Le mécanisme de double garantie de la structure semble particulièrement robuste et doit assurer la résilience de l’agence à long terme : les créanciers peuvent appeler directement en garanties les collectivités membres et les créanciers ont la possibilité d’appeler directement en garantie la Société Territoriale. Ce double mécanisme permet aux bénéficiaires de disposer à la fois de la faculté d’appeler en garantie la multiplicité des collectivités membres, qui ne sont pas susceptibles de faire faillite, et de celle de pouvoir actionner la Garantie Société territoriale.

L’AFL ne dispose pas de garantie explicite de l’État. Néanmoins, selon la constitution, les collectivités ne peuvent être déclarées en faillite. De fait, s’il n’existe pas de garantie explicite de l’État sur la dette émise, celui-ci pourrait être amené à intervenir en cas de difficulté majeure d’une collectivité. Si les exemples passés de la faillite d’Angoulême en 1990 et de Briançon en 1992 montrent que l’Etat ne pratique pas de « bail out », il est possible que sa vision évolue lorsque l’AFL atteindra une taille systémique.

Par ailleurs, la méthodologie d’évaluation interne des membres permet de limiter le risque crédit de l’établissement. En effet, la politique financière de l’AFL agit de la même manière qu’une analyse crédit puisqu’il met en place un dispositif de notation interne des collectivités locales souhaitant devenir membre. Cette notation s’articule autour de deux axes : une analyse quantitative (qui comprend la solvabilité, la soutenabilité de la dette et l’endettement) une notation qualitative, utilisée lors de l’octroi d’un crédit, basée sur des critères économiques.

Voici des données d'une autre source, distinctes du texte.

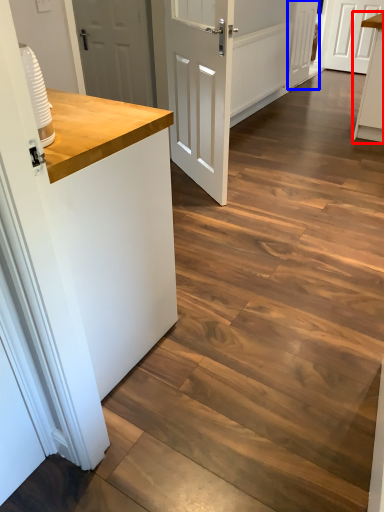 Question: Which object appears farthest to the camera in this image, cabinetry (highlighted by a red box) or door (highlighted by a blue box)?

Choices:
 (A) cabinetry
 (B) door

Answer: (B) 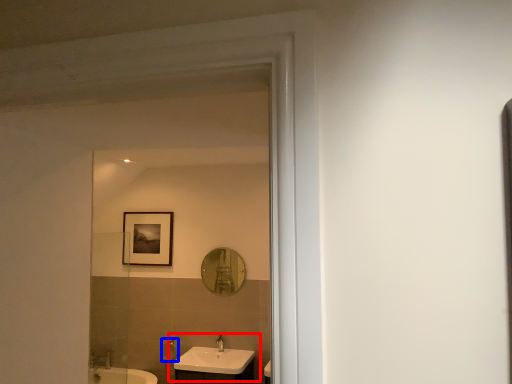 Question: Which object appears farthest to the camera in this image, sink (highlighted by a red box) or shower (highlighted by a blue box)?

Choices:
 (A) sink
 (B) shower

Answer: (B) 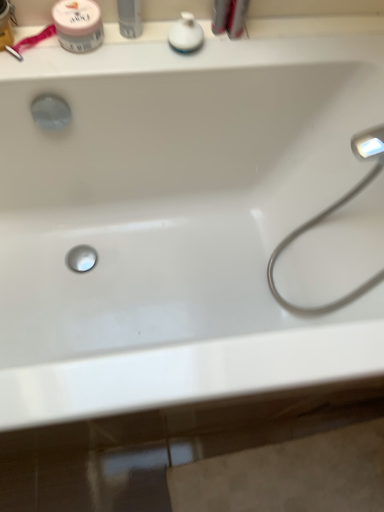 At what (x,y) coordinates should I click in order to perform the action: click on vacant space in front of white glossy spray can at upper center, which is the second toiletry from right to left. Please return your answer as a coordinate pair (x, y). Image resolution: width=384 pixels, height=512 pixels. Looking at the image, I should click on (113, 64). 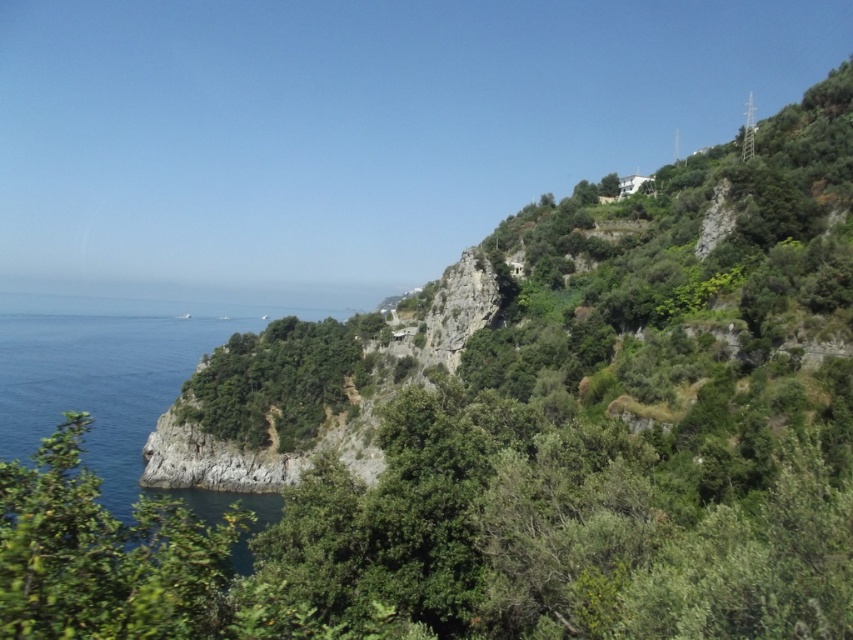 You are standing on a cliff overlooking the coast and want to throw a pebble into the blue water at lower left. Considering the distance between you and the water is 97.25 feet, do you think you can reach it with a single throw?

The distance between you and the blue water at lower left is 97.25 feet. A typical human can throw a pebble about 50 to 100 feet, so it is possible to reach the blue water at lower left with a strong throw.

You are standing in the coastal landscape and want to take a photo of the blue water at lower left and the green leafy tree at lower left. Which object is positioned more to the left side of the scene?

The blue water at lower left is positioned to the left of the green leafy tree at lower left, so the blue water at lower left is more to the left side of the scene.

You are a photographer planning to capture the blue water at lower left and the green leafy tree at lower left in a single frame. Based on the scene, which object should you focus on first to ensure both are in the frame without moving the camera?

Since the blue water at lower left is larger in size compared to the green leafy tree at lower left, you should focus on the blue water at lower left first to ensure both fit within the frame. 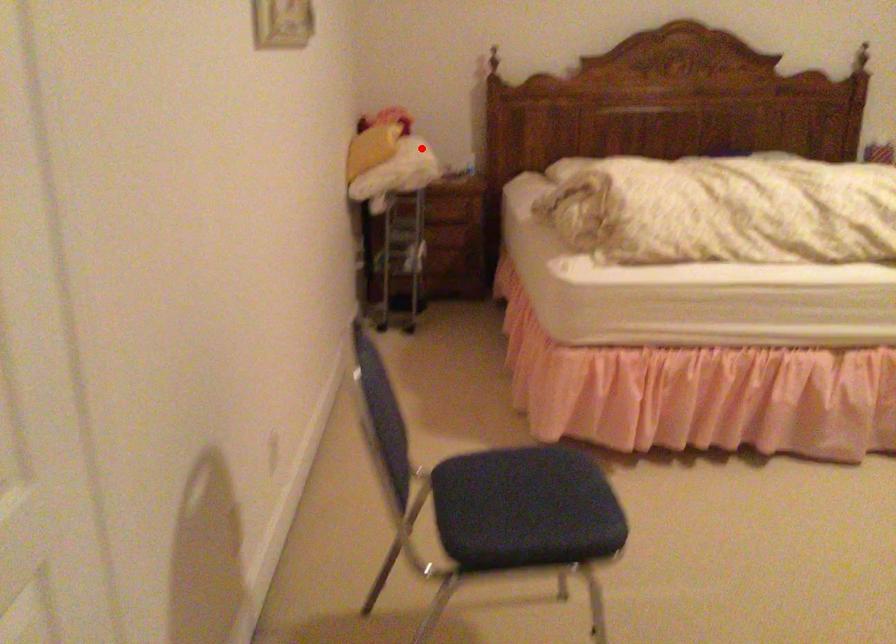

Dans un souci de transparence vis-à-vis des investisseurs, l’Agence met à leur disposition, d’une part, les informations relatives aux garanties et, d’autre part, les données financières des collectivités membres. À noter que les collectivités ne peuvent emprunter que pour financer leurs investissements et doivent assurer le remboursement en capital des prêts sur leurs ressources propres. En tant que banque, l’AFL se couvre contre les trois principaux risques que sont : 1) le risque de change, 2) le risque de taux, 3) le risque de liquidité.

Enfin, depuis janvier 2015, l’agence est notée AA2 par Moody’s (un cran en dessous de la note du souverain français) accompagnée d’une perspective négative. Moody’s souligne que les dispositions mises en place par l’AFL doivent permettre d’assurer la qualité des actifs de l’établissement. Toutefois, Moody’s met en avant des risques liés à la création récente de la structure notamment le fait que l’AFL n’a pas encore atteint une taille critique suffisante pour être systémique et de fait conditionner une garantie de l’État. En outre, l’AFL est en attente d’une notation chez S&P.

Suivre l’exemple des pays d’Europe du Nord

Le modèle d’une agence de financement à l’échelle nationale, regroupant des collectivités locales souhaitant se financer sur les marchés de capitaux, est déjà mis en pratique depuis plusieurs décennies dans les pays nordiques. Ces agences assurent l’accès continu à la liquidité, même en période de crise, celles-ci n’ayant pas été affectées par la crise de 2008.

Dans les pays nordiques, le rôle des collectivités locales dans l’économie domestique est bien plus prégnant qu’en France. L’autonomie financière qui en découle les a poussées à se financer sur les marchés dans un contexte de baisse graduelle des dotations du gouvernement central.

À noter que, pour la Finlande et la Suède, la création de ces institutions financières s’inscrit dans un contexte de crise à la fin des années 80 et début 90 : suite à la hausse des taux et à l’explosion de la bulle immobilière, les collectivités ont vu leurs budgets se tendre alors que l’accès aux marchés de capitaux leur était quasi impossible. Dès lors, la mutualisation des emprunts s’imposait comme la solution optimale pour assurer leur financement. En outre, le modèle continu à faire des émules puisqu’après la France, le Royaume-Uni songe également à se doter d’une agence spécialisée dans le financement des collectivités.